[authors: Alejandro Moreno and Shannon Petersen]
In Herrera v. Federal National Mortgage Association (2012) 205 Cal.App.4th 1495, the California Court of Appeal joined other courts in rejecting the plaintiffs’ attempt to avoid their mortgage obligations on the grounds that Mortgage Electronic Registration Systems (MERS) is a sham. MERS is a private company that operates an electronic registry to track servicing rights and ownership of mortgage loans. Lenders use MERS to facilitate their transactions and avoid having to record assignments and pay recording fees relating to mortgages. The case confirms that MERS has the authority to assign promissory notes and deeds of trust and that its use is legitimate.
In August 2007, the plaintiffs obtained a home loan from Indymac Bank secured by a deed of trust naming MERS as a beneficiary. In June 2009, MERS assigned the deed of trust to OneWest, which recorded a notice of default. OneWest then assigned the deed of trust to the Federal National Mortgage Association (Fannie Mae). Soon after, Fannie Mae purchased plaintiffs’ home at a nonjudicial foreclosure sale. Plaintiffs then sued to set aside the foreclosure, alleging that MERS lacked the authority to assign the note and deed of trust. The trial court sustained Fannie Mae’s demurrer without leave to amend.

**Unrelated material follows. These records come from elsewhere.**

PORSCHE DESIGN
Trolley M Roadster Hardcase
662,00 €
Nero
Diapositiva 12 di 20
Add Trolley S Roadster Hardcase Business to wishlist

The court of appeal affirmed, holding that the deed of trust properly granted MERS the right to exercise all interests and rights held by the lender, including the right to assign the deed of trust and foreclose. The court noted that even if MERS lacked this authority, it was the lender—not the plaintiffs—who was prejudiced. The plaintiffs could not use MERS as an excuse to avoid their mortgage obligations or set aside the foreclosure sale. Nor could they overcome the presumption that the foreclosure sale was valid. Moreover, the court noted the plaintiffs had not tendered the loan proceeds or cured the default, both of which were required to set aside any foreclosure sale.